DeepMind’s patent frames this in the context of image captioning. First, the speaker neural network receives a set of training images, processes them and generates a set of captions for the images. Then the listener neural networks would generate “match scores” that determine how well the speaker neural network described the image.
The listener neural networks also adapt those captions to more efficiently describe the images, such as referencing only some characteristics in the image, or avoid referring to a characteristic more than once in one caption.
The more accurate the caption generated by the speaker neural network, the more often the neural network gets a “reward,” which helps “effectively train the speaker to generate captions that have the desired characteristic,” the filing noted.
“By using the described techniques, the system can train the speaker neural network to generate captions that have a desired characteristic without requiring labeled data of captions that have the characteristics,” DeepMind said. This, in turn, saves a lot of time and effort in model training, and could allow for fine-tuning of other image captioning neural networks with less resources.
While this patent specifically targets image captioning, this technique can likely be used outside of that context, creating a way to train an image description system without needing many labeled captions for training data, and subsequently saving resources when training AI.
DeepMind previously sought to patent a system that performs cost benefit analysis of training data versus model performance. Google has also sought to patent tech for fine-tuning of large-scale general models without retraining them completely, and for training a diffusion model with “reduced consumption of computational resources.”

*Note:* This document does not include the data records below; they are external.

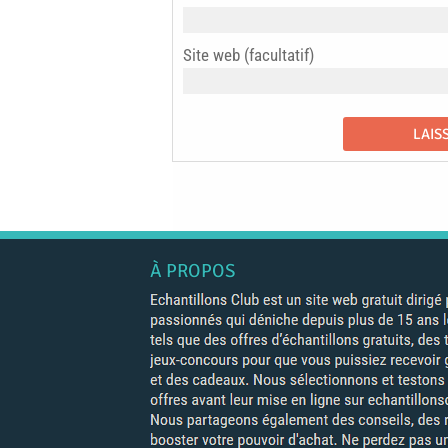
Site web (facultatif)
À PROPOS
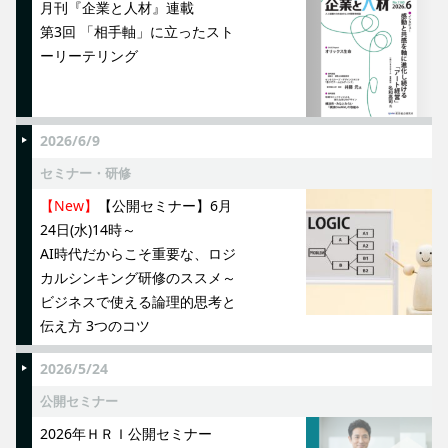
月刊『企業と人材』連載
第3回 「相手軸」に立ったスト
ーリーテリング
2026/6/9
セミナー・研修
【New】
【公開セミナー】6月
24日(水)14時～
AI時代だからこそ重要な、ロジ
カルシンキング研修のススメ～
ビジネスで使える論理的思考と
伝え方 3つのコツ
2026/5/24
公開セミナー
2026年ＨＲＩ公開セミナー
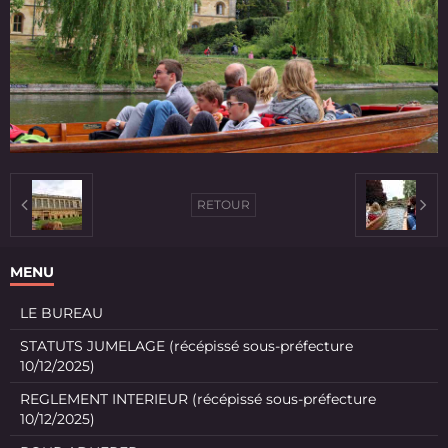
RETOUR
MENU
LE BUREAU
STATUTS JUMELAGE (récépissé sous-préfecture
10/12/2025)
REGLEMENT INTERIEUR (récépissé sous-préfecture
10/12/2025)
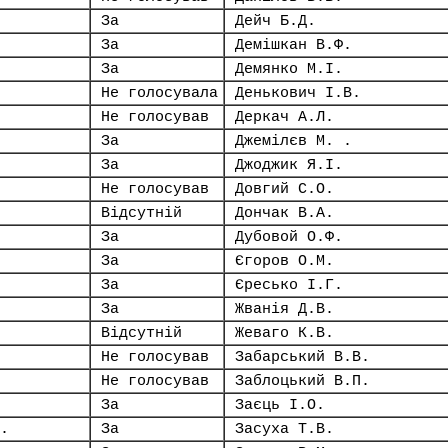
За
Дейч Б.Д.
За
Демішкан В.Ф.
За
Демянко М.І.
Не голосувала
Денькович І.В.
Не голосував
Деркач А.Л.
За
Джемілєв М. .
За
Джоджик Я.І.
Не голосував
Довгий С.О.
Відсутній
Дончак В.А.
За
Дубовой О.Ф.
За
Єгоров О.М.
За
Єресько І.Г.
За
Жванія Д.В.
Відсутній
Жеваго К.В.
Не голосував
Забарський В.В.
Не голосував
Заблоцький В.П.
За
Заєць І.О.
.
За
Засуха Т.В.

It’s a no-brainer that Google is looking at ways to develop AI quicker and cheaper. The company has integrated AI throughout its Google Workspace offerings and its flagship search engine, and released its own conversational AI tool Bard earlier this year amid the early hype over Chat-GPT.
DeepMind itself, which merged with the Google Brain team in April, has had its own significant breakthroughs. Earlier this month, the division released Gemini, calling it the company’s most capable and general model yet. Gemini, which was launched within Google Bard, was built to be multimodal, meaning it could understand and utilize information across text, code, audio, image and video. And late last week, researchers discovered that Gemini found a solution to a long-standing, unsolved mathematical problem.
According to Wired, Gemini was developed and launched at a far more rapid pace than any previous AI developments from Google. And in a market where new and competing AI tools are popping up every day, speed and efficiency — while maintaining accuracy — are as good as gold.